About this exercise
In the data below, how many lines contain the string "sidebar"? Give only the number.

(Document understanding data)
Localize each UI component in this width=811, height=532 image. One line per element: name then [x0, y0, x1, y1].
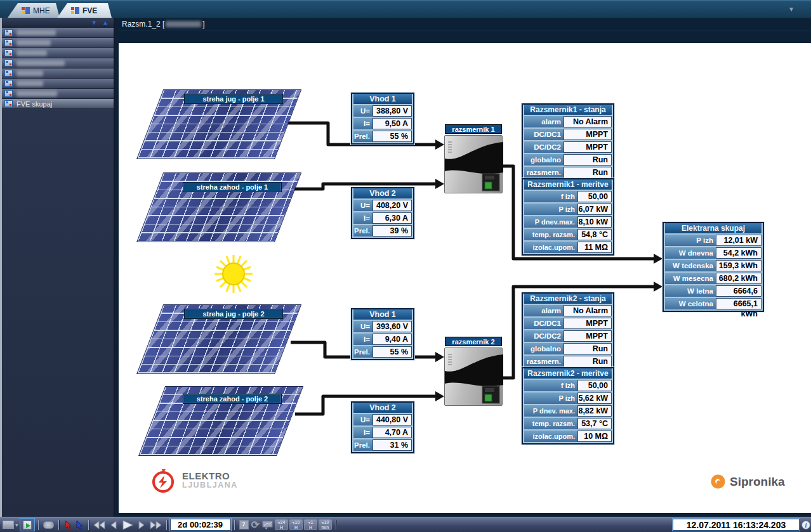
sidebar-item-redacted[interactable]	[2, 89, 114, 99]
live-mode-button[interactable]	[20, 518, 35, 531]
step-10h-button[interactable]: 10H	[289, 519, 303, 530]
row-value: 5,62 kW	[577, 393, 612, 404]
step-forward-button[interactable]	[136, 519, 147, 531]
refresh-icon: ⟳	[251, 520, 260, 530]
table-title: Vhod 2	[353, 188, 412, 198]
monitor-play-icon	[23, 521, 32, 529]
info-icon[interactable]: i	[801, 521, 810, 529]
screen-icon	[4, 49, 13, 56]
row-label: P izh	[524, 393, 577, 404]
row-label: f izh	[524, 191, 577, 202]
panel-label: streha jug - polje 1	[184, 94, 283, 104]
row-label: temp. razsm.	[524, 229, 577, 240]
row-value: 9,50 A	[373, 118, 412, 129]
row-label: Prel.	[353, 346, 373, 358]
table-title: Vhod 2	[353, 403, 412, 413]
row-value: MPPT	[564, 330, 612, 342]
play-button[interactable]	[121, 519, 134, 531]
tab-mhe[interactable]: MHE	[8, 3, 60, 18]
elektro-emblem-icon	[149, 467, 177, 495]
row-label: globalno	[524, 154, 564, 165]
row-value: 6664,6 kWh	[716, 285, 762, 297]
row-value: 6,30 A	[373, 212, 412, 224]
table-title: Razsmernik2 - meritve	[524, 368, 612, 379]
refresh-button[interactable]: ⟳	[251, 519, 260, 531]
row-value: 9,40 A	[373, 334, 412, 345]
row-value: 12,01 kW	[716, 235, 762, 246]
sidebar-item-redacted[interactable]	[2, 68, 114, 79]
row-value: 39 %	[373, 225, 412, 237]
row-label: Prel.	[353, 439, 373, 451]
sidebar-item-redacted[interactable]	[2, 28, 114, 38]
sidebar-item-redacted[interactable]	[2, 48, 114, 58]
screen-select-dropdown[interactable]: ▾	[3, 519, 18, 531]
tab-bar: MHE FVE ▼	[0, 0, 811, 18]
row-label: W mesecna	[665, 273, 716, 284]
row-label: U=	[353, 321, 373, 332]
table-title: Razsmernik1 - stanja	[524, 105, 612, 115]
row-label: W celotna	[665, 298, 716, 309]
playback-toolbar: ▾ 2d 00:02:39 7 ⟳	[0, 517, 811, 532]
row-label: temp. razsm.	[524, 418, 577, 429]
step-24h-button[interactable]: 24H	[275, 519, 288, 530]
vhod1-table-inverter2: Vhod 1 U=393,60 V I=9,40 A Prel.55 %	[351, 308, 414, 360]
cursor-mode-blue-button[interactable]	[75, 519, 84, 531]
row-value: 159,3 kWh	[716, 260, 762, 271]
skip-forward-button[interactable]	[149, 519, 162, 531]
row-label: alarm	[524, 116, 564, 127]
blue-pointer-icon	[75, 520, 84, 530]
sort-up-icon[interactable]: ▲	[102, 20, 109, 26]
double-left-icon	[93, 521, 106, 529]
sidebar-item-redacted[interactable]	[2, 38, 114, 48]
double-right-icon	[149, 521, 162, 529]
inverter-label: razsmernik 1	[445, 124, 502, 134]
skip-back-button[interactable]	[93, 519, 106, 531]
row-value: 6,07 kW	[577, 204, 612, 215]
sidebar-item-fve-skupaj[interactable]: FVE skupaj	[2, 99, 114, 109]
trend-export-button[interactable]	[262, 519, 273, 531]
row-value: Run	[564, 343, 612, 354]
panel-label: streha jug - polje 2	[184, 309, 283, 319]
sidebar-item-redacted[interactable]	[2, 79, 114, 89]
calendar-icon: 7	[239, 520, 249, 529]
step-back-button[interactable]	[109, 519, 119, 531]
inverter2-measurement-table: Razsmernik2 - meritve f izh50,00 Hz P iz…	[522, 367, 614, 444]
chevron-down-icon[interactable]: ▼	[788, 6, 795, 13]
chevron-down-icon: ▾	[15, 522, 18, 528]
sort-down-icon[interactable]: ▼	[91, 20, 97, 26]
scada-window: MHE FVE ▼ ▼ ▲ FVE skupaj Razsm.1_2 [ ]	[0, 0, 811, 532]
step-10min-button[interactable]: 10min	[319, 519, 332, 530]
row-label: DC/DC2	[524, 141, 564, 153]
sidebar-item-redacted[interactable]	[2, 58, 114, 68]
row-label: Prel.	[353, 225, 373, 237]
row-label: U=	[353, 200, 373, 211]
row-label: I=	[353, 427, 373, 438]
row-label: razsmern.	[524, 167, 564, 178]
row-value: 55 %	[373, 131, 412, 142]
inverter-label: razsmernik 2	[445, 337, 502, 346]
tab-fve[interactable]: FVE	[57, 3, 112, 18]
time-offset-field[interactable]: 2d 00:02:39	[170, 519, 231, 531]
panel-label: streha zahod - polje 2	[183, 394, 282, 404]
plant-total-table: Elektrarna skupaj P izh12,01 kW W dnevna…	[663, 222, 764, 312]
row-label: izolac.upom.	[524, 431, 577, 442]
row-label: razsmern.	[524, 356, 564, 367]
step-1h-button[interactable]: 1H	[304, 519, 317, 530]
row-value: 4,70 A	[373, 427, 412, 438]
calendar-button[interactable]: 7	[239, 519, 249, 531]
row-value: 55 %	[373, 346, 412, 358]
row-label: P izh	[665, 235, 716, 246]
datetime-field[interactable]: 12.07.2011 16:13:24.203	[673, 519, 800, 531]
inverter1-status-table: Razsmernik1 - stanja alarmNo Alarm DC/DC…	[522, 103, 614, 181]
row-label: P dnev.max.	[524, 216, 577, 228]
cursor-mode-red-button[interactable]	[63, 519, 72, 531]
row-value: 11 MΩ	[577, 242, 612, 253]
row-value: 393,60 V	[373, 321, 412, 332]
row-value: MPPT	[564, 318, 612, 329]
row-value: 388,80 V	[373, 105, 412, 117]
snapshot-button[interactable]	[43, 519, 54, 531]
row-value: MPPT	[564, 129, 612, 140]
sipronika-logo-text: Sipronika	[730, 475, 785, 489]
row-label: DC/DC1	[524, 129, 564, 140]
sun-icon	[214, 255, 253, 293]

Task output
8